The ending of school years and the beginning of third level education is part of the transition from childhood to adulthood.
Although those starting life at university are legally adults, many do not have the maturity implied by that status. For most students, the beginning of the first term at university will be their first experience of living for a protracted period away from home, away from the constraints of family and neighbours and the discipline that home life necessarily entails.
Armed with their grants, student loans and work earnings, the young people are suddenly independent for the first time in their lives. They must learn to budget and cook for themselves and they have to cope with a new way of study, where there is no compulsion to turn up every day in a lecture theatre or tutorial. Most students adapt quickly to the new demands of living and studying and enjoy their university lives without causing any problem to anyone.
However, as statistics in this newspaper yesterday revealed, there are others who abuse their new found freedom. Since the start of the university
term in September, almost 200 students from Queen’s University and the University of Ulster have been disciplined for anti-social behaviour. A particular hot-spot for student misbehaviour is the Holylands area of south Belfast where hundreds of students are congregated in privately-rented accommodation. The universities will concede that the unruly element among the students — and the problem seems particularly acute among this year’s freshers — cause great annoyance and not inconsiderable damage in the area.
The few remaining residents have to put up with drunken and lewd behaviour, noisy house parties, and abuse. It has got to the stage where residents
have little tolerance even of the well-behaved students. Both universities have been active for several years in attempting to combat the problem of unruly students.
They work closely with Belfast City Council and the PSNI and the introduction of community wardens has led to a 40% reduction in anti-social behaviour. As well as this pro-active initiative, the universities also operate a strict disciplinary code, involving verbal and written warnings, fines and, ultimately, expulsion for repeated offenders.
Students may feel that they are only indulging in the natural high jinks of youth, but there is little doubt that they often go too far, especially if fuelled
by drink. With no parental or neighbourhood supervision and the ease of obtaining alcohol, there will always be the temptation for young people to over-indulge. However, they should realise that what may seem like fun at the time can have very serious long-term consequences.
There have been instances of students having to abandon their chosen university course and career because their behaviour led to them gaining a criminal record.
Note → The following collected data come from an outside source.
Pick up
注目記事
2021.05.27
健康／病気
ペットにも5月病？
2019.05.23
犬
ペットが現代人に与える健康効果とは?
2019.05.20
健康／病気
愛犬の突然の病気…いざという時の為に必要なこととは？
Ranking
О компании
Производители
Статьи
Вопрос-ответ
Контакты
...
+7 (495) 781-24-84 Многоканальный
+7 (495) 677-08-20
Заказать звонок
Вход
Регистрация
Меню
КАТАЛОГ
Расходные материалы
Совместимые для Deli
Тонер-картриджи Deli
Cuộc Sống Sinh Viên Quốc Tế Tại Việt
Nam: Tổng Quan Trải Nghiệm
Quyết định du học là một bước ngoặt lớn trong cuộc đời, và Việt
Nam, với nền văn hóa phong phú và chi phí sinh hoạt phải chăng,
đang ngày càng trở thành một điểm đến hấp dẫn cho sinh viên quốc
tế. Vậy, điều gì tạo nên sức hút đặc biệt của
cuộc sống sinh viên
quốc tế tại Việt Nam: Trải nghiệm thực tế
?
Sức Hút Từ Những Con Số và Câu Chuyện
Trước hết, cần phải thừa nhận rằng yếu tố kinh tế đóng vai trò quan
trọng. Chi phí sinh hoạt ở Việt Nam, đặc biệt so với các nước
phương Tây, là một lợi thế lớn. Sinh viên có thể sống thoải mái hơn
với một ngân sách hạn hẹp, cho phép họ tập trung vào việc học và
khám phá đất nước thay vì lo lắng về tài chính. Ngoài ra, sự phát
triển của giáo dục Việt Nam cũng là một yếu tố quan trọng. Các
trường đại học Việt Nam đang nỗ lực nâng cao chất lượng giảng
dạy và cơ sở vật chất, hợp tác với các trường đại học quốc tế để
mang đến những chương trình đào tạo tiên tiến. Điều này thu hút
That can also have implications if they want to travel to countries like the United States, the traditional summer bolt-hole for students.
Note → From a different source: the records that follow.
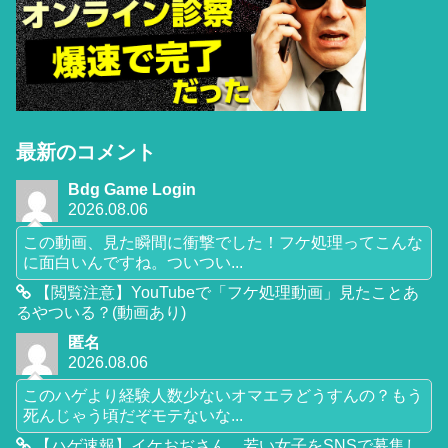
最新のコメント
Bdg Game Login
2026.08.06
この動画、見た瞬間に衝撃でした！フケ処理ってこんな
に面白いんですね。ついつい...
【閲覧注意】YouTubeで「フケ処理動画」見たことあ
るやついる？(動画あり)
匿名
2026.08.06
このハゲより経験人数少ないオマエラどうすんの？もう
死んじゃう頃だぞモテないな...
【ハゲ速報】イケおぢさん、若い女子をSNSで募集し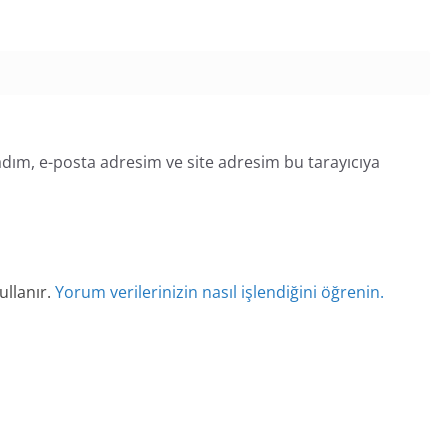
dım, e-posta adresim ve site adresim bu tarayıcıya
ullanır.
Yorum verilerinizin nasıl işlendiğini öğrenin.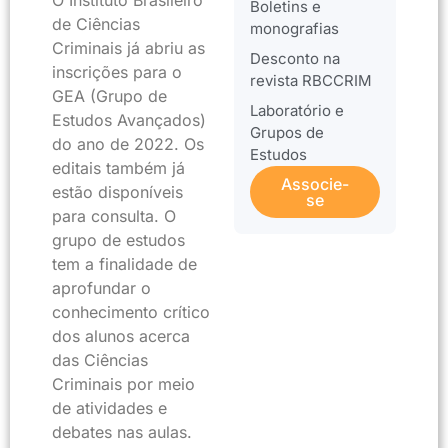
O Instituto Brasileiro
Boletins e
de Ciências
monografias
Criminais já abriu as
Desconto na
inscrições para o
revista RBCCRIM
GEA (Grupo de
Laboratório e
Estudos Avançados)
Grupos de
do ano de 2022. Os
Estudos
editais também já
Associe-
estão disponíveis
se
para consulta. O
grupo de estudos
tem a finalidade de
aprofundar o
conhecimento crítico
dos alunos acerca
das Ciências
Criminais por meio
de atividades e
debates nas aulas.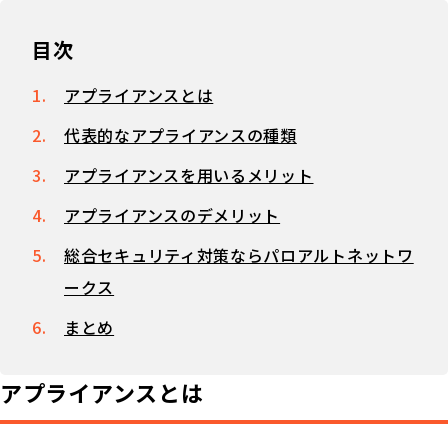
目次
アプライアンスとは
代表的なアプライアンスの種類
アプライアンスを用いるメリット
アプライアンスのデメリット
総合セキュリティ対策ならパロアルトネットワ
ークス
まとめ
アプライアンスとは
While no-one wants to curb the exuberance of youth, students must realise that certain standards of behaviour are expected of them. When they live off-campus, they should respect the long-term residents of their community.
These people have to put up with a different influx of students every year and deserve to live in peace. University officers and student union representatives must emphasise to students what is acceptable behaviour and the consequences if they overstep the mark.